No entanto, assim que a noite caiu, minhas responsabilidades de atender as pessoas começaram novamente. A música tocava no volume máximo, ressoando por todo o lugar. As pessoas dançavam, e outras iam e vinham do bar.

"Alicia!" chama o gerente do andar, que é primo da Monica. Coloco a bandeja que estava carregando e vou até ele.

"O que foi?" pergunto.

"Garota, o chefe está vindo. Ele geralmente passa uma hora em cada andar, e vou precisar que você seja a responsável por atendê-lo."

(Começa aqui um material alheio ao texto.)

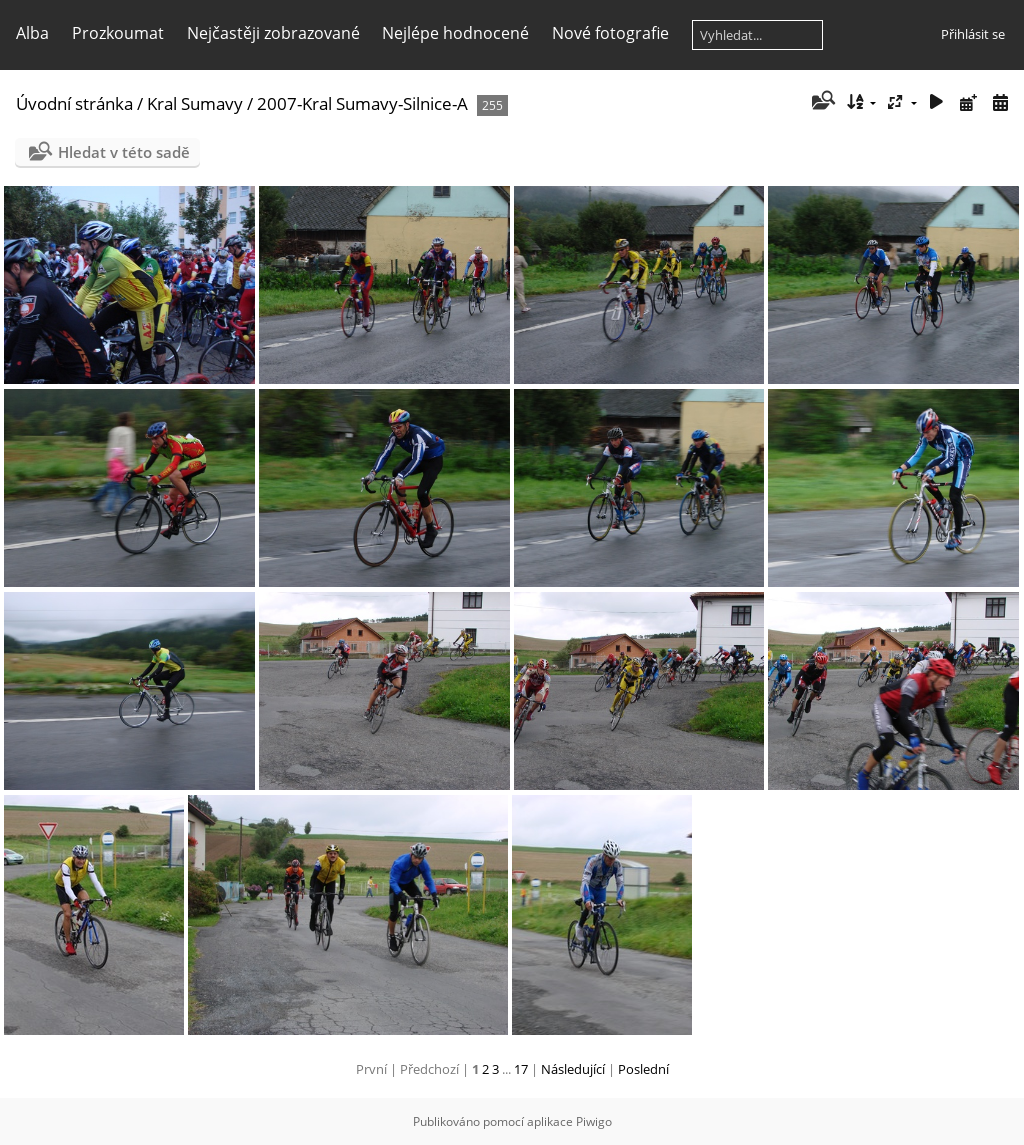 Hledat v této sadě (124, 152)
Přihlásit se (973, 34)
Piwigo (594, 1121)
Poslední (643, 1069)
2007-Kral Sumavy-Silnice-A (362, 103)
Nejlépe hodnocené (455, 33)
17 (521, 1069)
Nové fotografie (610, 33)
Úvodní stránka (74, 103)
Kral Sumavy (195, 103)
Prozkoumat (118, 33)
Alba (32, 33)
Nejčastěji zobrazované (273, 33)
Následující (573, 1069)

"Ah... claro, tudo bem, não tenho problema com isso."

"Excelente!" ele sorri animado. "Só um pequeno detalhe." Ele sorri de forma culpada e coça o pescoço. "O chefe é um pouco... particular. Ele gosta de perfeição, e seu temperamento é bem explosivo. Então, por favor, peço que você não cometa nenhum erro se não quiser ser demitida."

"Walter," bato o pé no chão como uma criança fazendo birra. "Por que você não me contou antes?"

"Porque ninguém queria. Mas posso te garantir que todos antes de você se saíram bem, e você não será uma exceção."

"Tudo bem, mas agora estou nervosa."

"O pássaro pousou no ninho!" ouço o barman exclamar, apontando o olhar para o chefe. Walter segura meus ombros e me vira para encará-lo, e o que vi me deixou atônita.

Ele é um homem alto, cerca de 1,90m, bastante imponente. Está vestido com um terno preto e o cabelo perfeitamente penteado para trás. Está acompanhado por dois outros caras que não conseguem tirar os olhos do ambiente ao redor. Algumas garotas olham para ele com admiração e ajustam o decote de suas blusas para chamar sua atenção, mas não têm sucesso.

"Uau."

"Elijah Morgan causa esse efeito em todo mundo," disse Walter. "E você será a garçonete dele por uma hora. Agora vá, veja o Karls. Ele vai te dar o que o Sr. Morgan sempre pede."

Aceno com a cabeça e vou até Karls, que me entrega uma bandeja com um balde de gelo, uma garrafa de tequila, além de sal e limão.

Eu me deslizo pela multidão no local e vou para a zona VIP, onde o grandalhão que guarda a porta me deixa entrar sem problemas.

Eu observo o perfil do Sr. Elijah. O cara está com os olhos fixos nas pessoas dançando a alguns metros dele. Ele mantém uma expressão séria, sem revelar como está se sentindo no momento.

"Boa noite, Sr. Morgan," digo, me aproximando com alguma incerteza.

"Coloque tudo na mesa," ele responde sem nem olhar para mim.

"Claro," respondo.

Eu me inclino para colocar a bandeja na mesa bem na frente dele. Coloco a garrafa de lado, junto com o resto das coisas para uma noite animada.

"Você é nova por aqui?" A voz profunda dele me faz pular, enviando arrepios pela minha espinha.

"Sim, senhor," respondo o mais rápido que posso, sem olhar para o rosto dele.

"Por que não está olhando para mim?"

"Desculpe, senhor."

Eu lentamente levanto o olhar, e nossos olhos se encontram intensamente. Os olhos dele têm um tom de azul lindo, como nada que eu já tenha visto antes. Sua mandíbula é perfeita e proporcional, o nariz ligeiramente arrebitado, e o tom de pele impecável.

Eu o observei me olhar de cima a baixo, demonstrando algum interesse, levantando-se de seu assento e andando ao meu redor. Eu realmente me senti intimidada pelo homem, temendo perder meu emprego.

"Você pode ir agora."

Ele gesticulou com a mão, e eu acenei com a cabeça. Não exalei até estar de volta com Walter, que estava me esperando com novidades.

"E aí?" ele perguntou.

"Parece que ainda tenho meu emprego."

"Sabia que você ia arrasar!" Ele comemorou com tapinhas nas minhas costas.

No entanto, eu podia sentir um olhar forte na nuca. Virei-me ligeiramente e olhei na direção dele, e lá estava ele, sem tirar os olhos de mim.